Work to complete: Reproduce word for word the lines from the beginning of the entries to the line with "Sự kiện diễn ra liên tục, hấp dẫn.", both included, but none of the pictures.

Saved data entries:

--*--

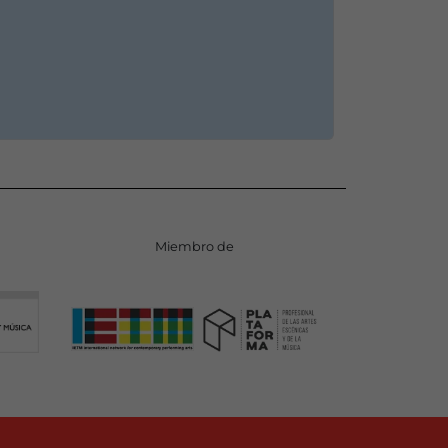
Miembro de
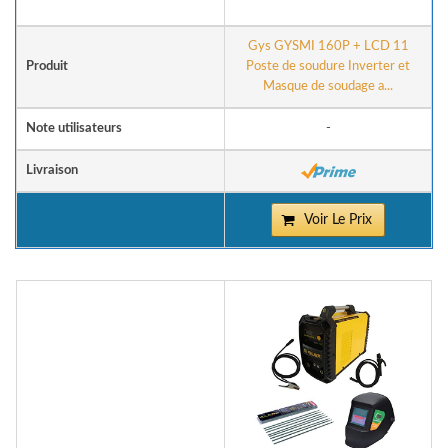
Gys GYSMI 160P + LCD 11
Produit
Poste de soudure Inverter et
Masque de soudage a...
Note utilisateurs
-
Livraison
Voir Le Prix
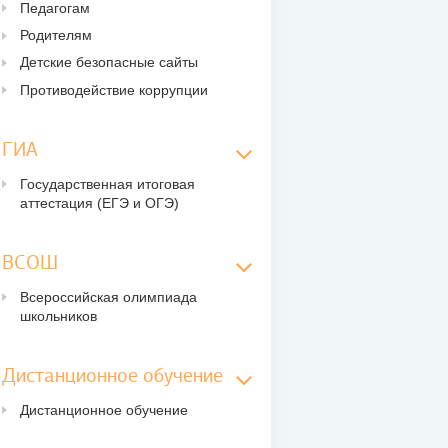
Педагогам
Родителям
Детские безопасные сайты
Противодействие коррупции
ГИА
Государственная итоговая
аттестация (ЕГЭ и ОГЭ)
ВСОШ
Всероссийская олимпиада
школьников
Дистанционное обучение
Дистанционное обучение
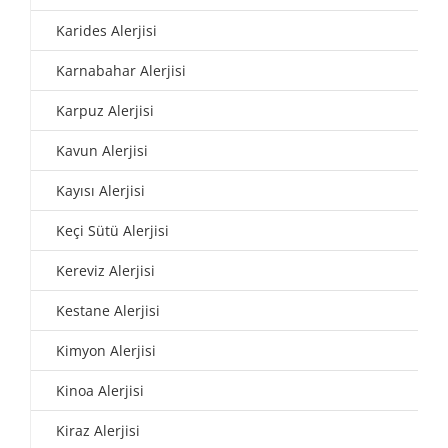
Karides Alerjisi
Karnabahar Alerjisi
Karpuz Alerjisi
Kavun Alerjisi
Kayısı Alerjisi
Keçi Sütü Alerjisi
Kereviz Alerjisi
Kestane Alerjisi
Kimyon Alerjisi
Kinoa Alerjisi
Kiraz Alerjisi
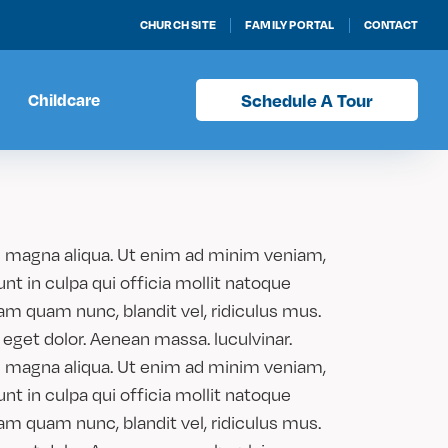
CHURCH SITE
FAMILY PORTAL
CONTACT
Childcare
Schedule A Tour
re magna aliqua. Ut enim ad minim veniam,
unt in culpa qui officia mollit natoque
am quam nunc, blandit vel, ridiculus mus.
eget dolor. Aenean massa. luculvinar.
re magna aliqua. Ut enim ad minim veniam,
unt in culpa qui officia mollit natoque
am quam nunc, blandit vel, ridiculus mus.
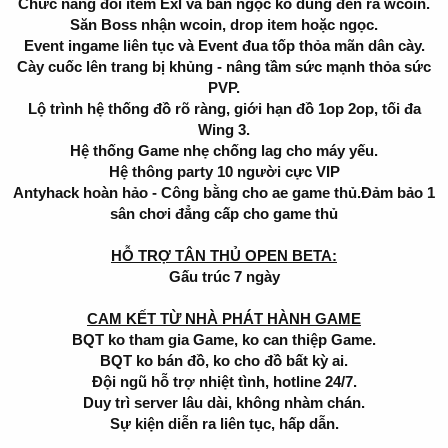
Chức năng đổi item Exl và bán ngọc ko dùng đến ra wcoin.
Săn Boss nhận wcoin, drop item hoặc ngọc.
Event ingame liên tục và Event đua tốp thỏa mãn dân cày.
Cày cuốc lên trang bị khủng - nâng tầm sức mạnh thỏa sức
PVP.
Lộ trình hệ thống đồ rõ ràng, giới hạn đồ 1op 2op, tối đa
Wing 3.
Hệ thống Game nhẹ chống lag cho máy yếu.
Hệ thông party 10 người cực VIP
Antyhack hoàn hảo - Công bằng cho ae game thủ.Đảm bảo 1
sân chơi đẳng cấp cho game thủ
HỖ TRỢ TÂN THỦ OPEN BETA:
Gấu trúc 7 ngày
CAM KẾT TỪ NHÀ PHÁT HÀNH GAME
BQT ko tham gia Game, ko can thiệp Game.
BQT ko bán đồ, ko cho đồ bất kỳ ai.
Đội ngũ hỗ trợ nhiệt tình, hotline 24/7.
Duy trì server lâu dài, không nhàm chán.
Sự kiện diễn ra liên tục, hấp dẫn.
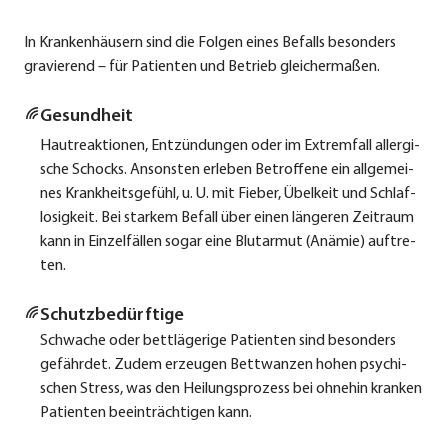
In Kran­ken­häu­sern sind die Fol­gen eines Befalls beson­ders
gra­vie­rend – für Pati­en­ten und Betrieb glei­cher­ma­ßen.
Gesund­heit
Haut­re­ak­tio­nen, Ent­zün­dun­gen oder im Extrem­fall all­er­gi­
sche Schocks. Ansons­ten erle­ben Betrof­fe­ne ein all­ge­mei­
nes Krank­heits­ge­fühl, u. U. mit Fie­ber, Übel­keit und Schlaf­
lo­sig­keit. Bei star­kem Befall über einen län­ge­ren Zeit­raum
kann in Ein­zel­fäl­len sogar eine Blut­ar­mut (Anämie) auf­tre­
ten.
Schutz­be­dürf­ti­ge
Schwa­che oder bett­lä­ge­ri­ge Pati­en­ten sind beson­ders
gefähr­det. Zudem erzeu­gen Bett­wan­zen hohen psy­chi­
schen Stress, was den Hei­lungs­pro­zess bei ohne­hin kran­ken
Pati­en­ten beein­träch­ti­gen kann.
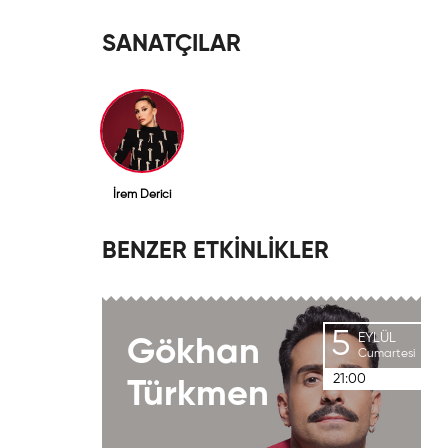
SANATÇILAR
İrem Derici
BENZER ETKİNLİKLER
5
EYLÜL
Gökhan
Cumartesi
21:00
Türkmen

--*--

Problem solution:
Miembro de
Gys GYSMI 160P + LCD 11
Produit
Poste de soudure Inverter et
Masque de soudage a...
Note utilisateurs
-
Livraison
Voir Le Prix
Педагогам
Родителям
Детские безопасные сайты
Противодействие коррупции
ГИА
Государственная итоговая
аттестация (ЕГЭ и ОГЭ)
ВСОШ
Всероссийская олимпиада
школьников
Дистанционное обучение
Дистанционное обучение
Karides Alerjisi
Karnabahar Alerjisi
Karpuz Alerjisi
Kavun Alerjisi
Kayısı Alerjisi
Keçi Sütü Alerjisi
Kereviz Alerjisi
Kestane Alerjisi
Kimyon Alerjisi
Kinoa Alerjisi
Kiraz Alerjisi
CHURCH SITE
FAMILY PORTAL
CONTACT
Childcare
Schedule A Tour
re magna aliqua. Ut enim ad minim veniam,
unt in culpa qui officia mollit natoque
am quam nunc, blandit vel, ridiculus mus.
eget dolor. Aenean massa. luculvinar.
re magna aliqua. Ut enim ad minim veniam,
unt in culpa qui officia mollit natoque
am quam nunc, blandit vel, ridiculus mus.
Chức năng đổi item Exl và bán ngọc ko dùng đến ra wcoin.
Săn Boss nhận wcoin, drop item hoặc ngọc.
Event ingame liên tục và Event đua tốp thỏa mãn dân cày.
Cày cuốc lên trang bị khủng - nâng tầm sức mạnh thỏa sức
PVP.
Lộ trình hệ thống đồ rõ ràng, giới hạn đồ 1op 2op, tối đa
Wing 3.
Hệ thống Game nhẹ chống lag cho máy yếu.
Hệ thông party 10 người cực VIP
Antyhack hoàn hảo - Công bằng cho ae game thủ.Đảm bảo 1
sân chơi đẳng cấp cho game thủ
HỖ TRỢ TÂN THỦ OPEN BETA:
Gấu trúc 7 ngày
CAM KẾT TỪ NHÀ PHÁT HÀNH GAME
BQT ko tham gia Game, ko can thiệp Game.
BQT ko bán đồ, ko cho đồ bất kỳ ai.
Đội ngũ hỗ trợ nhiệt tình, hotline 24/7.
Duy trì server lâu dài, không nhàm chán.
Sự kiện diễn ra liên tục, hấp dẫn.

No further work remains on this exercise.